For those that didn't read the previous article, I'll repeat the formula here which we use at Veeam to do rough estimations. Why? Because RPS is directly based on it:
Backup size = C * (F*Data + R*D*Data)
Data = sum of processed VMs size by the specific job (actually used, not provisioned)
C = average compression/dedupe ratio (depends on too many factors, compression and dedupe can be very high, but we use 50% - worst case)
F = number of full backups in retention policy (1, unless backup mode with periodic fulls is used)
R = number of rollbacks (or increments) according to retention policy (14 by default)
D = average amount of VM disk changes between cycles in percent (we use 10% right now, but will change it to 5% in v5 based on feedback... reportedly for most VMs it is just 1-2%, but active Exchange and SQL can be up to 10-20% due to transaction logs activity - so 5% seems to be good average)
This formula and RPS have 3 parameters in common. Data would be the first one and it maps to "Used Size GB". To give you and example, if you would have a VM with one VMDK, the used size would be the amount of blocks the VM has already written to. So for example if you would have a thick provisioned VMDK of 50GB but you only use 20GB inside the guest, the used size would be around 20GB. A more correct definition would be what the VM is actually using when it would be thin provisioned. Because Veeam backs up at the block level, a thin provisioned disk would be exactly what Veeam needs to process during a full backup (and some meta data).

D or delta is the amount of data that changes between backups. In RPS the parameter is called change rate. This is dependent on 2 parameters. First of all the frequency of backups which is in most companies "daily". Secondly the application. Don't put this parameter to low. Veeam backups up at the block level. A small update, can flag a bigger block on the VMDK level than you estimated. If you fill up a disk sequentially like a file server, you won't notice this  so much because 10 sequential changes could be only flagging 1 block. However, if you are doing a lot of small random I/O on various locations, the number can quickly rise. So from my experience,  a number of 5% changes is fairly optimistic while 10% is rather conservative. I personally prefer a more conservative approach.

Finally C or compression which is called "Data left after reduction". I have had tons of people discussing this parameter with me because you can interpret this one in various ways. However look at the formula and it will all make sense. The formula basically says:
Backup Data = C * (Total Data In)
So C is a factor that should make "Total Data In" smaller. So the smaller the number, the smaller the backup. Compression factor is thus a percentage that tells how much data is left after it has done it job. If you define 40% (40/100) and consider a "data in" of 100, the backup data would be 40 = (40/100)*100 . If you define 60%, you actually tell the engine that you expect worse results because the end result would be 60 = (60/100)*100. So the lower the compression value, the better the compression.

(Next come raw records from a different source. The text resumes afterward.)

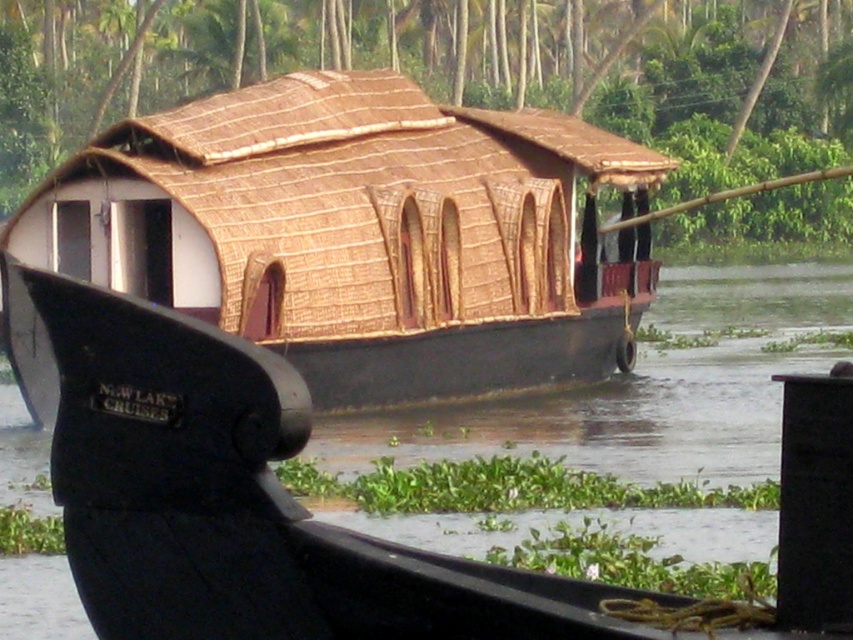 You are planning to board a traditional kettuvallam houseboat. You see the brown thatched roof houseboat at center and the brown thatch roof at center. Which one is narrower?

The brown thatched roof houseboat at center is narrower than the brown thatch roof at center.

You are on a tour boat named NEW LAKE CRUISES and want to observe the brown thatched roof houseboat at center from above. Can you do so by standing on the brown thatch roof at center of your boat?

The brown thatched roof houseboat at center is below the brown thatch roof at center of your boat, so yes, you can observe it from above by standing there.

You are on a tour boat named NEW LAKE CRUISES and see two brown thatch roofs ahead. The first is labeled as the brown thatched roof houseboat at center, and the second is the brown thatch roof at center. Which one is positioned to the left?

The brown thatched roof houseboat at center is positioned to the left of the brown thatch roof at center. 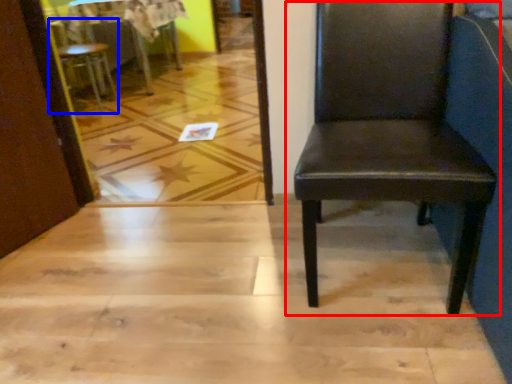 Question: Among these objects, which one is farthest to the camera, chair (highlighted by a red box) or chair (highlighted by a blue box)?

Choices:
 (A) chair
 (B) chair

Answer: (B) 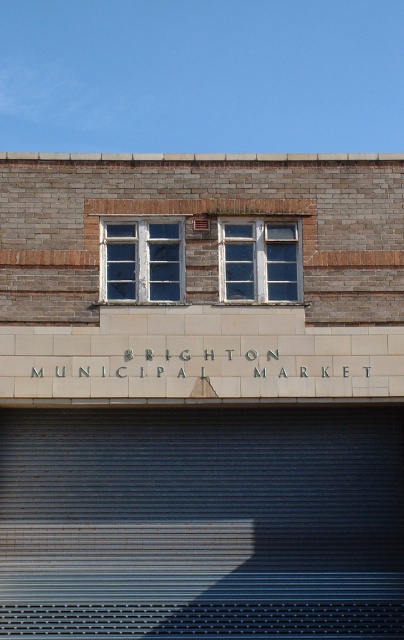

For some people this feels counter-intuitive. If you prefer compression factors like 2x or 3x instead, you can easily convert those by dividing 1/(compression factor). So for example 2x would be 1/2 = 50%. If we put that in the previous formula, we would get 50 backup data = 50%*(100 total data in). So data was compressed to 2x. For 3x, you would get 1/3 or 33% =~ 35%. Again if we fill this into the formula you would get 35 = 35%*(100). Use this link if you really want to use 33%

If you want to disable compression, put data reduction to 100%.

In the formula there are 2 parameters left, F & R. Like discussed in the previous article, these one are hard to calculate, and that is exactly what RPS does for you. So for retention points, you should just define your policy. If you need 14 daily restore points, put in 14 for "Retention points" and daily for "Interval". You will see that in some case, you might end up with more restore points than you configured. This can be normal as Veeam considers your retention policy but also dependencies between Fulls and Incrementals. So don't try to adjust the retention points because you feel it miscalculated, instead take a look at the example given in previous blog article.

What also influences the amount of parameters is the style parameter. This actually maps directly to Veeam GUI.  For example, "Backup Copy Job" (BCJ) should be quite easy to understand. It refers directly to a Backup Copy Job . Selecting should it should also show you BCJ specific configurations


For the other "styles" called Incremental and Reverse, the other setting map mainly to the advanced settings of a regular job except for "Retention Points"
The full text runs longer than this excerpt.